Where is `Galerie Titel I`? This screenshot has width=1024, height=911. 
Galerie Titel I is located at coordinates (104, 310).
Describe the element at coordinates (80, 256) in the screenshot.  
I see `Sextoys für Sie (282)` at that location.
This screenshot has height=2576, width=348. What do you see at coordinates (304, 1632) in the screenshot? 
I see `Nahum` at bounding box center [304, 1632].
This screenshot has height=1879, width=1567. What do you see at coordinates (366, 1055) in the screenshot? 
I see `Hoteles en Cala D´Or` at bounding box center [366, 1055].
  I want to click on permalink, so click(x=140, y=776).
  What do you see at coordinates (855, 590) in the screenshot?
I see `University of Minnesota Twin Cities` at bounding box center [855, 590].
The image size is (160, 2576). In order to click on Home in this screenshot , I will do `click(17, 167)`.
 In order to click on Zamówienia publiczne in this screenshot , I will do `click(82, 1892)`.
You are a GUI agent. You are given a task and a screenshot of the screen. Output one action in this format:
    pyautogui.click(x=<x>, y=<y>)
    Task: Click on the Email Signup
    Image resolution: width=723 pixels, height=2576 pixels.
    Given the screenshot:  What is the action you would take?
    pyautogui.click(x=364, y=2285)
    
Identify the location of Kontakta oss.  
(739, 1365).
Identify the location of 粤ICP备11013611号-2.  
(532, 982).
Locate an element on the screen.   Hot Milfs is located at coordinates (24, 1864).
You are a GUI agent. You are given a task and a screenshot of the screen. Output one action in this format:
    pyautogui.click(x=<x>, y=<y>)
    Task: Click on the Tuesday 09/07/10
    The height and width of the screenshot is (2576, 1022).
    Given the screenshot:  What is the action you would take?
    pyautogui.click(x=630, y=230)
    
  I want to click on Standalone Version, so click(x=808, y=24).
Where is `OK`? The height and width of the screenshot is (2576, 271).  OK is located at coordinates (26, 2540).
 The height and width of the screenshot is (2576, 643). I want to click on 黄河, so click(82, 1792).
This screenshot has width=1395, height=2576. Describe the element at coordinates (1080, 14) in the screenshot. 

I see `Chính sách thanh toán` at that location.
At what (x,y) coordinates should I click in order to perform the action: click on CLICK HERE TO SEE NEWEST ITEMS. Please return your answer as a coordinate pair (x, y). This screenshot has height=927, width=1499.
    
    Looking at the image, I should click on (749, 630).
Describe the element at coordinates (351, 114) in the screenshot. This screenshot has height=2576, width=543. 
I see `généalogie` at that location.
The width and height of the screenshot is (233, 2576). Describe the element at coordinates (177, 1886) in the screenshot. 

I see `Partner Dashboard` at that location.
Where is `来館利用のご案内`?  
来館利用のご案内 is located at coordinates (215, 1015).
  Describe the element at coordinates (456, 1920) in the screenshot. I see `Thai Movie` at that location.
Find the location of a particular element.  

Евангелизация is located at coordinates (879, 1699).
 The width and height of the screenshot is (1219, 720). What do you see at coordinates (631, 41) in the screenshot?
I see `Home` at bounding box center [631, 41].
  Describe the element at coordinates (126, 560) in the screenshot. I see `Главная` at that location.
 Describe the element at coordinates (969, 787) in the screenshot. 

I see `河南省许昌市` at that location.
************
=== Task prompt ===
If a line of the material contains the word "will", pick it out and copy it.

=== Solution below ===
The image size is (160, 2576). In order to click on Home in this screenshot , I will do `click(17, 167)`.
 In order to click on Zamówienia publiczne in this screenshot , I will do `click(82, 1892)`.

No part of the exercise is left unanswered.